The fusion of the old and the new has been a fundamental aspect of hot rod culture for as long as people have been building fast cars. This restoration project is no different, converting a Plymouth satellite into a Plymouth Superbird clone. But that’s not all. With a 707bhp Hemi Hellcat V8 engine under the hood, this thing will smoke the original.

The project began with a rotisserie restoration of a 1970 Sport Satellite before the decision was made to turn the plain jane coupe into a NASCAR towering replica of the Plymouth Superbird. The front nose cone, flip-up lights, front fender exhaust air scoops, Road Runner racing decals and of course the massive rear fender came along.

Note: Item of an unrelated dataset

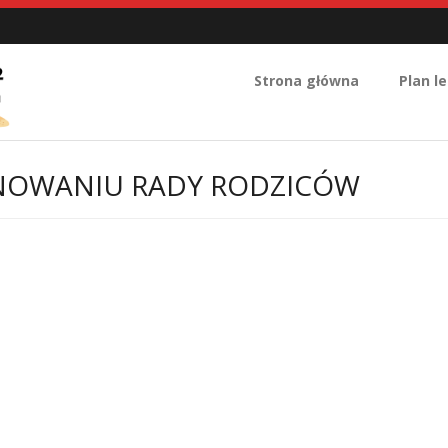
Strona główna
Plan le
NOWANIU RADY RODZICÓW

Instead of having to choose between the vintage 425 hp Hemi 426 V8 or the 390 hp 440 Super Commando, a 707 hp 6.2L supercharged Hemi V8 Hellcat engine was chosen for the project. Few modifications were necessary for the Hellcat to fit under the hood of the Plymouth Superbird restomod, the main obstacle was having to move the battery to accommodate the inclination of the intake plenum. The engine is connected to a modern Tremec 6-speed manual transmission and powers an 8.75-inch differential.

A modern engine in this Plymouth Superbird clone requires modern suspension and brakes to go with it. At the front an F RMS frame was fitted with a new rack-and-pinion steering, at the rear a 4-link RMS suspension was fitted. Wilwood disc brakes are found in all four corners, with 6-piston calipers biting the front rotors and 4-piston handling the rear.

Inside, the Plymouth Superbird restomod features retro-looking bucket seats, a good Pistol Grip shifter with trunk support and an upgraded steering wheel. The dash has a custom carbon fiber inlay and houses a modern Thunder Road gauge kit.

The car was finished in Mopar’s signature FJ5 lime green paint, with the appropriate decals and headlight obscuration area. Modern multi-spoke wheels and low-profile tires don’t suit the car at all, but these can always be swapped out if you’re willing to shell out the $ 250,000 to $ 300,000 it should bring in. Mecum’s Next Kissimmee Auction.